The top one percent of wealthy people in India owned more than 40% of the total wealth created in the country from 2012 to 2021, while only 3% of the wealth has gone to the bottom 50%, according to Oxfam India’s latest report ‘Survival of the Richest: The India Story’. Just five percent of Indians own more than 60 percent of the country’s wealth, the report says. It calls for progressive tax measures such as wealth tax and inheritance tax, to deal with widening inequality and fund health and education sector spending. Based on Credit Suisse data, Forbes data on billionaires, National Sample Survey Organisation (NSSO) data and other sources, the report provides striking figures highlighting the level of wealth and income inequality in India and the way tax exemptions for the rich and indirect taxes like the Goods and Services Tax (GST) widen the gap.
The report highlights how the Union Government continues to tax the poor and middle class more than the rich. Approximately 64% of the total Rs 14.83 lakh crore in GST came from the bottom 50% of the population in 2021-22, while 33% of GST comes from the middle 40% and only 3% of GST from the top 10%, the report says. The bottom 50% of the population pays six times more on indirect taxes as a percentage of income compared to the top 10%, it says.

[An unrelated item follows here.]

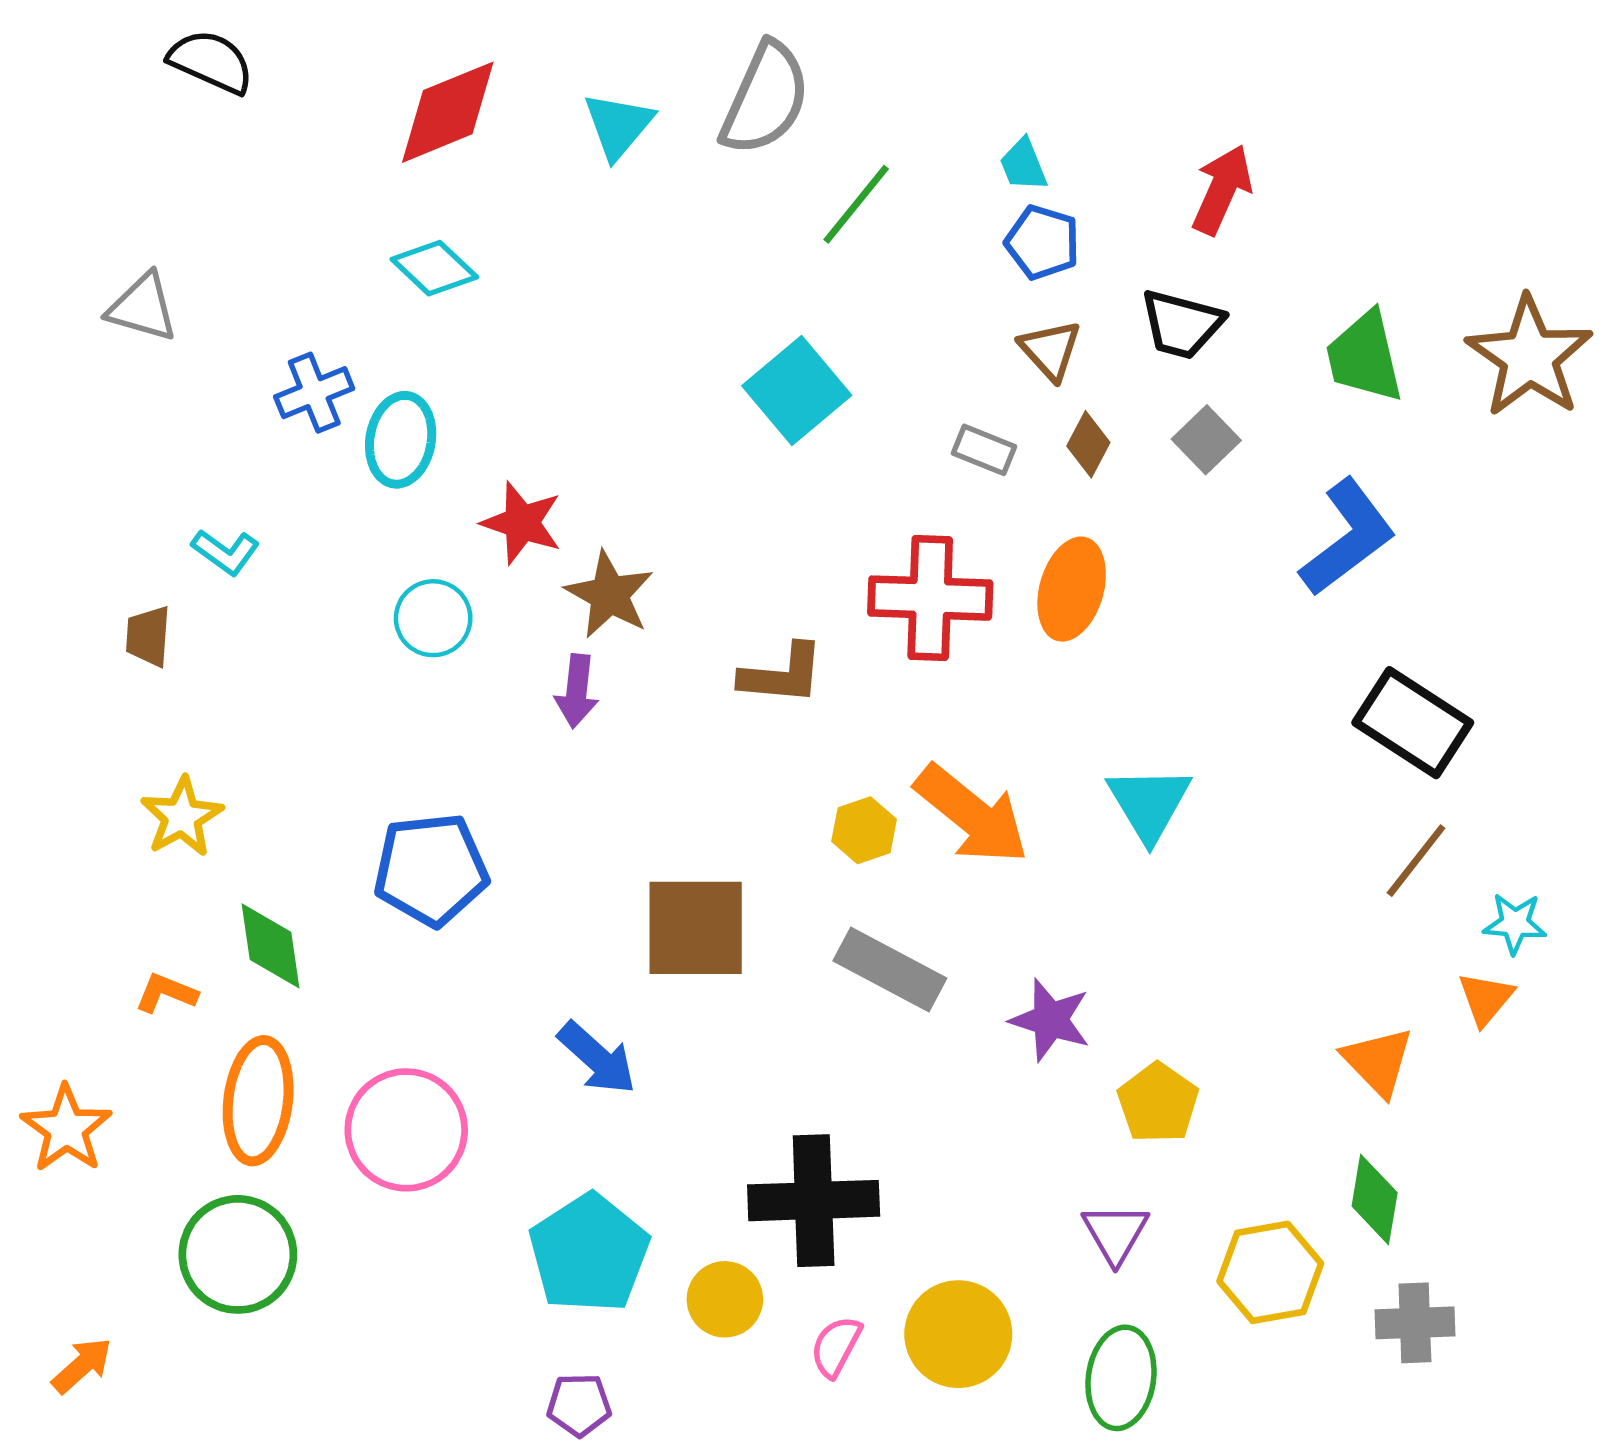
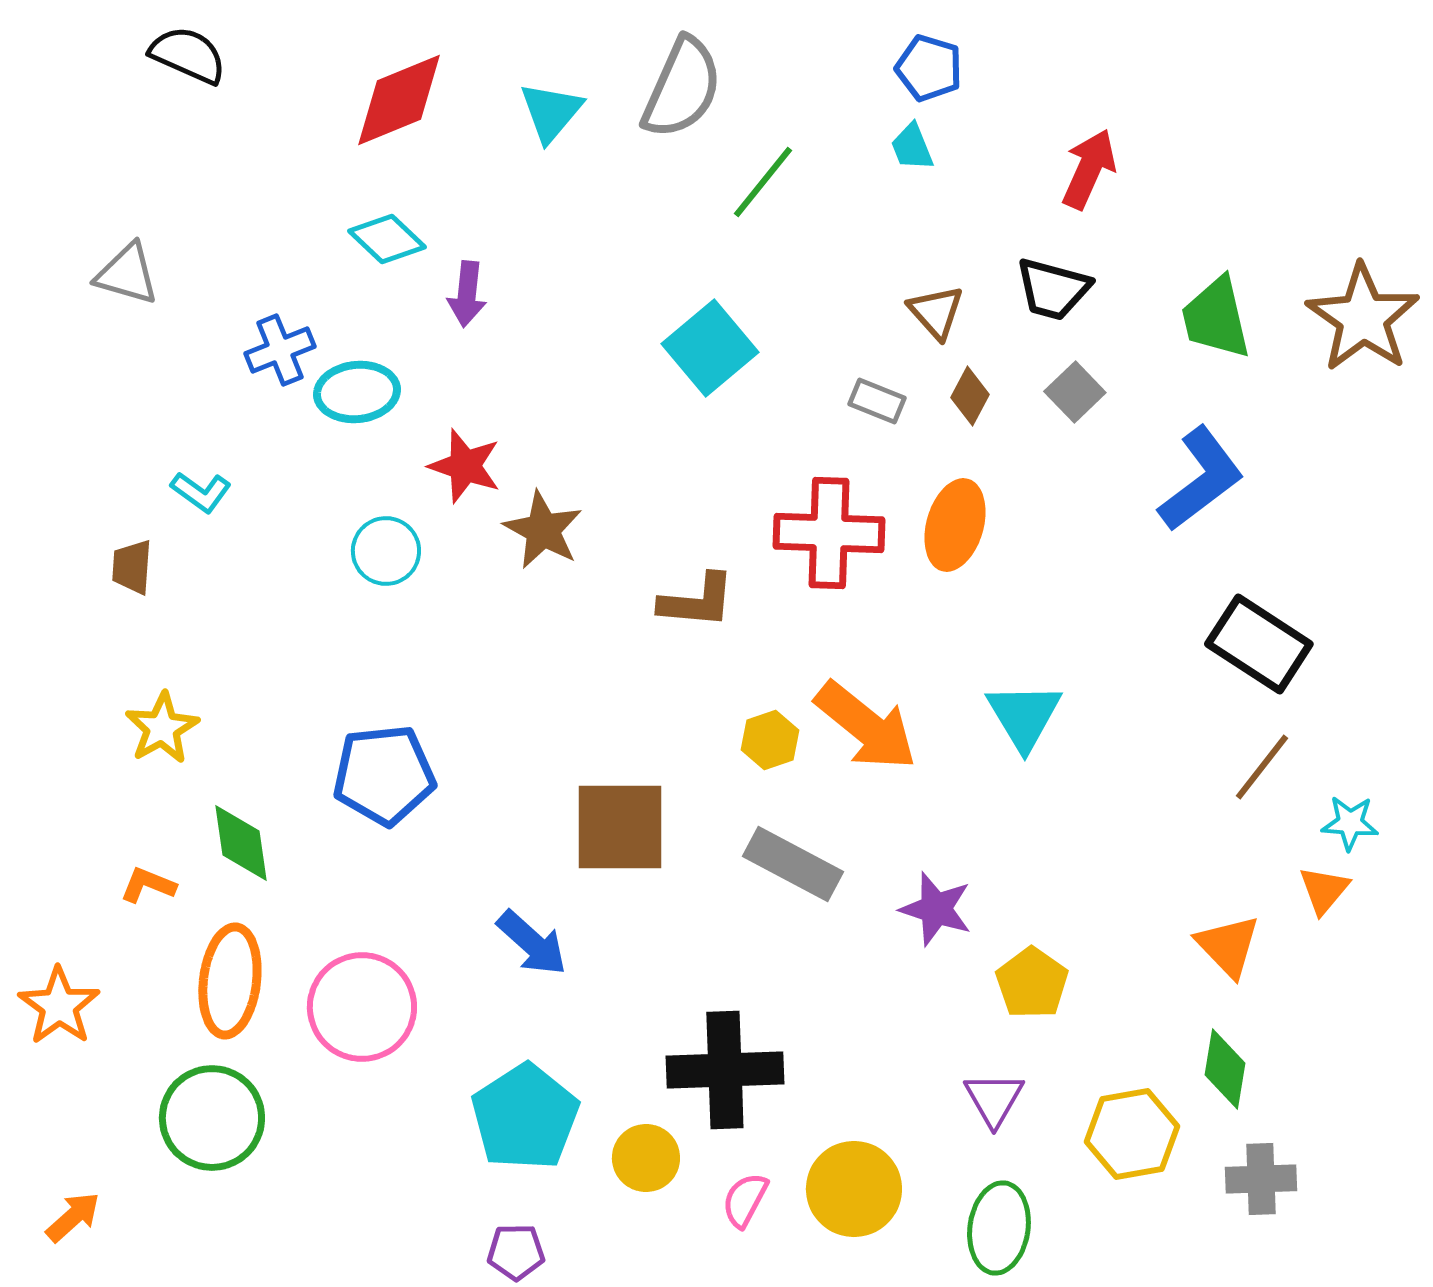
blue pentagon: (1042, 242) -> (929, 68), moved
cyan ellipse: (401, 440) -> (357, 392), turned 74
purple arrow: (577, 691) -> (467, 294), moved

The Oxfam India report which was released on the opening day of the World Economic Forum in Davos, Switzerland on Monday, January 16, reveals that the total number of billionaires in India increased from 102 in 2020 to 166 billionaires in 2022. It says that the combined wealth of India’s 100 richest has touched $660 billion (Rs 54.12 lakh crore) – an amount that could fund the entire Union Budget for more than 18 months. The Adani group chairman Gautam Adani’s wealth alone increased eight times during the pandemic, and then nearly doubled to Rs 10.96 lakh crore according to Forbes in October 2022, making him the richest Indian.
“Roughly 19% of the Indian billionaires come from the private healthcare and pharmaceutical industry, which was greatly boosted following the onset of the COVID-19 pandemic. In 2020 itself, there were seven new billionaires in the healthcare and pharma industry, with their combined wealth reaching INR 4.3 lakh crore by early 2021,” the report highlights.

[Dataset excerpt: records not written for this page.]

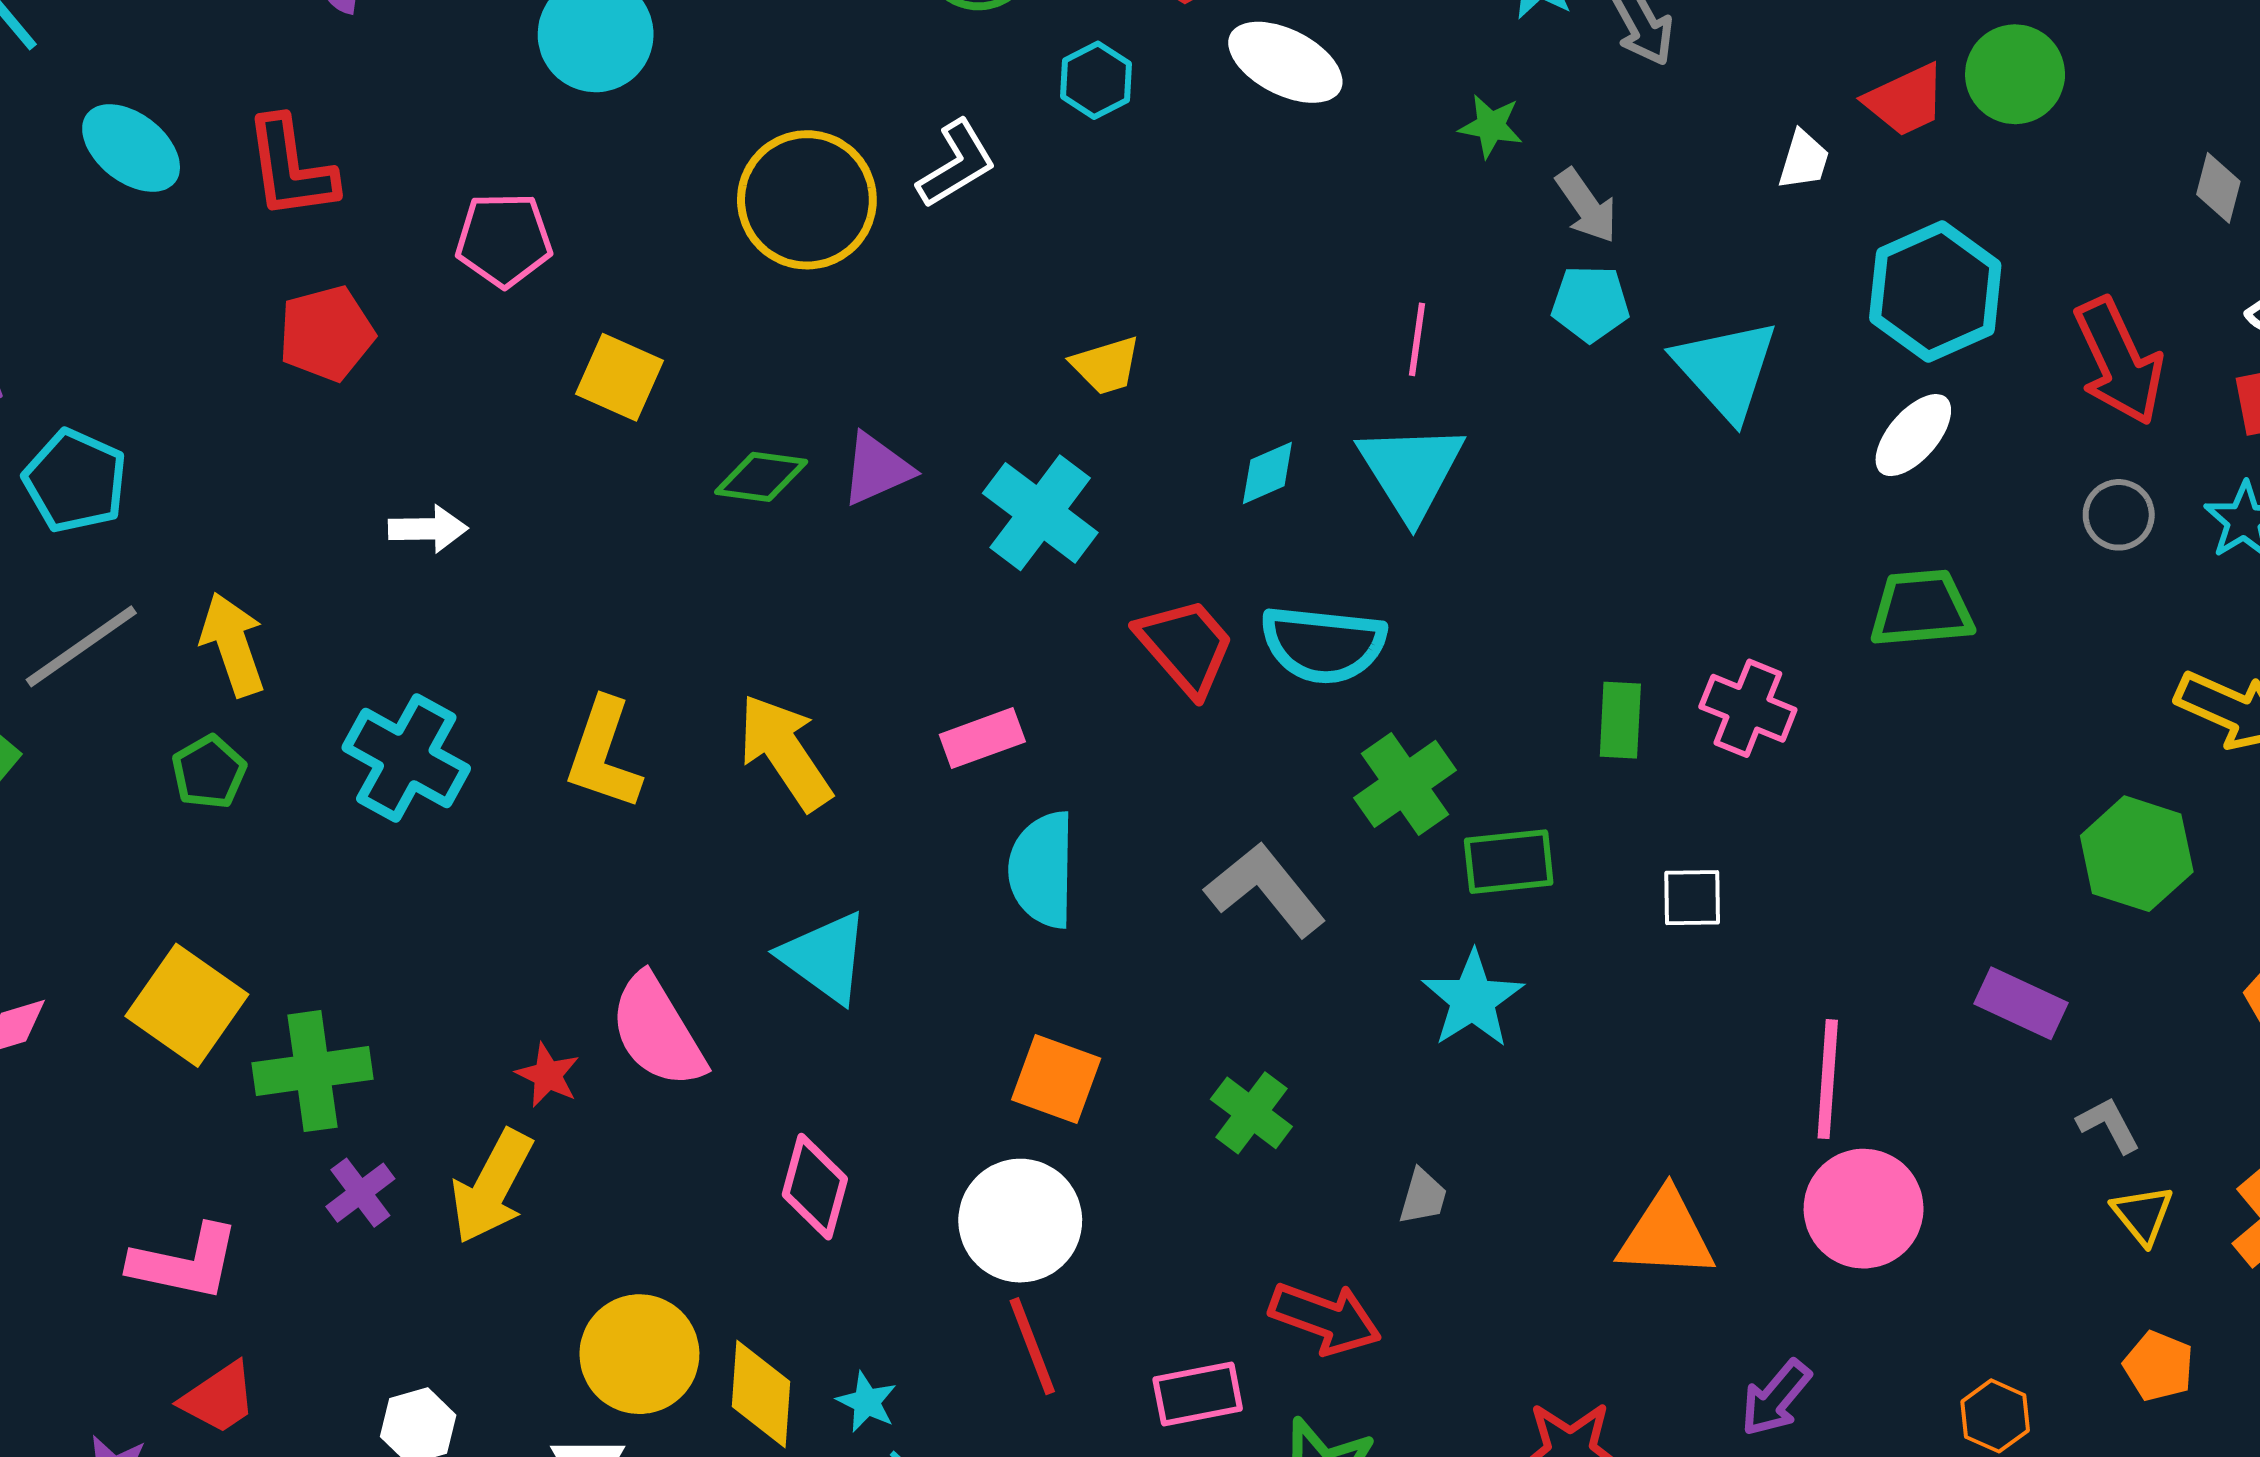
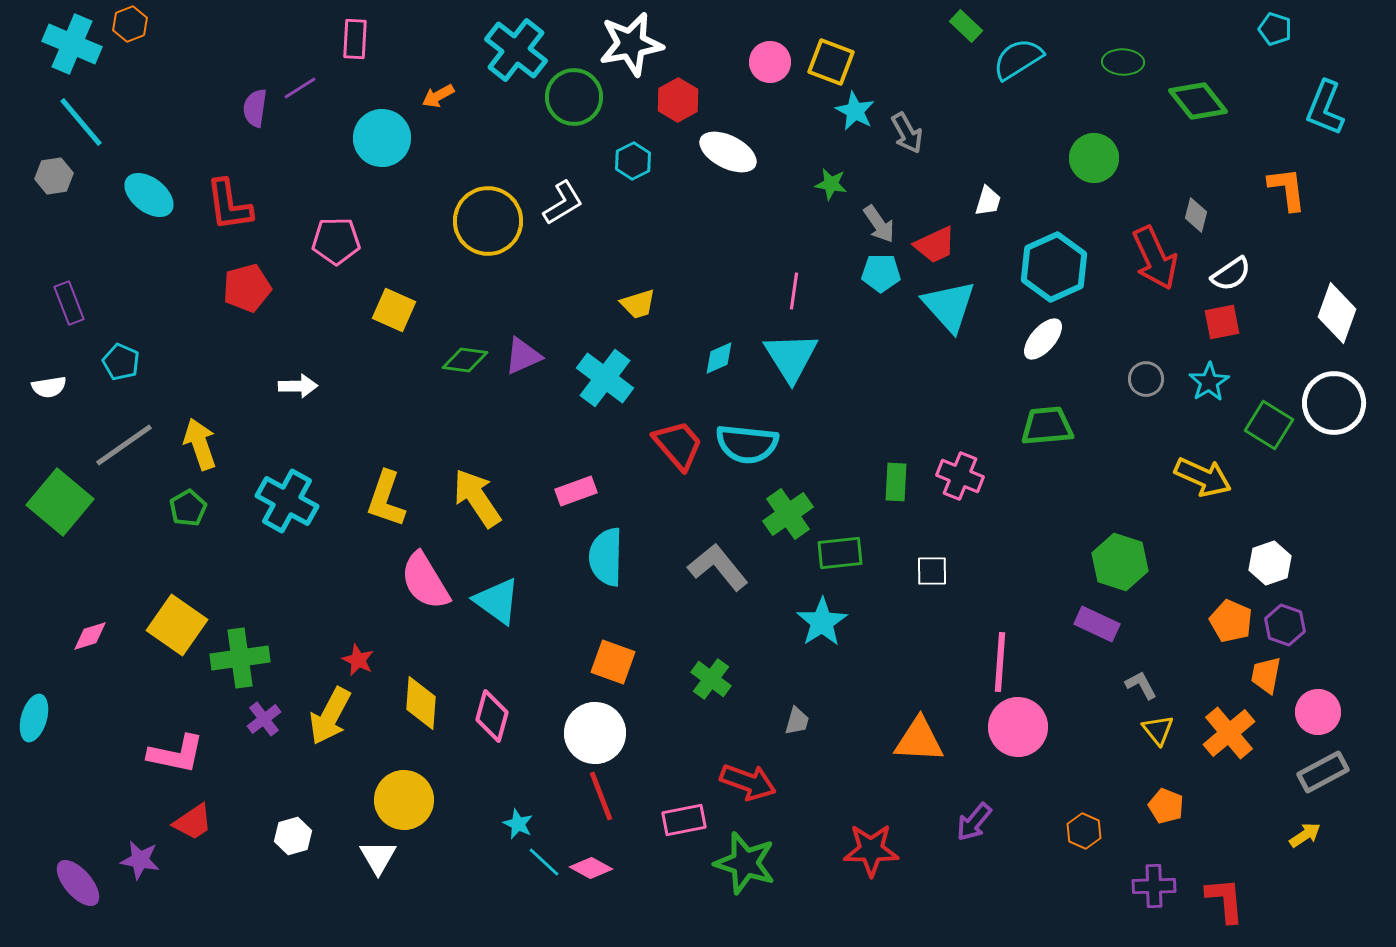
red trapezoid: (1905, 100) -> (935, 245), moved
red arrow: (2119, 361) -> (1155, 258), moved
cyan pentagon: (75, 481) -> (121, 362), size x0.7
green hexagon: (2137, 854) -> (1120, 562), moved
pink semicircle: (657, 1031) -> (425, 581), moved
yellow diamond: (761, 1394) -> (421, 703), moved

Making note of the huge amounts of loans written off by public banks mostly to corporates (Rs 11.17 lakh crore in the last six years till financial year 2021-22), reduction in corporate tax slabs by the Union government in 2019 and other forms of tax exemptions, the report shows that on the other hand, the indirect nature of the GST and fuel taxes burdens the most marginalized. “The subsequent increase in the prices of goods and services coerces them to spend a larger portion of their income on essential commodities,” it says.
Noting the projected revenue foregone of the government in the form of incentives and tax exemptions to corporates, it says, “In 2019, the Central Government reduced the corporate tax slabs from 30% to 22%, with newly incorporated companies paying a lower 15% rate. The projected revenue foregone by the Union Government in 2020-21 in the form of incentives and tax exemptions to corporates was more than Rs 1,03,285.54 crore. This is the equivalent to the allocation towards Mahatma Gandhi National Rural Employment Guarantee Act (MGNREGA) for 1.4 years.”
The report gives many more such examples, on how progressive tax measures could help fund the health and education sector. For instance, the report says:
> A one-off tax on unrealized gains from 2017–2021 on just one billionaire, Gautam Adani, could have raised Rs. 1.79 lakh crore, enough to employ more than five million Indian primary school teachers for a year
> Taxing the top 10 Indian billionaires at 5% on their current wealth can help cover the entire cost of tribal healthcare for 5 years
> If India’s billionaires are taxed once at 2% on their entire wealth, it would support the requirement of Rs 40,423 crores for the nutrition of malnourished in the country for the next 3 years
Based on the report, Oxfam India has recommended that the Union Finance Minister “introduce one-off solidarity wealth taxes and windfall taxes to end crisis profiteering.” The report recommends permanently increasing taxes on the richest one percent. “The Finance Minister must especially raise taxes on capital gains, which are subject to lower tax rates than other forms of income. And also implement inheritance, property, and land taxes, as well as net wealth taxes,” it says.
It also recommends enhancing the budgetary allocation of the health sector to 2.5% of GDP (gross domestic product) by 2025, and that of education to 6% of GDP, as committed in the National Health Policy and National Education Policy.
The report also notes the role of caste in the concentration of wealth inequality, and recommends spending more on programmes meant for improving educational status of students from marginalised sections.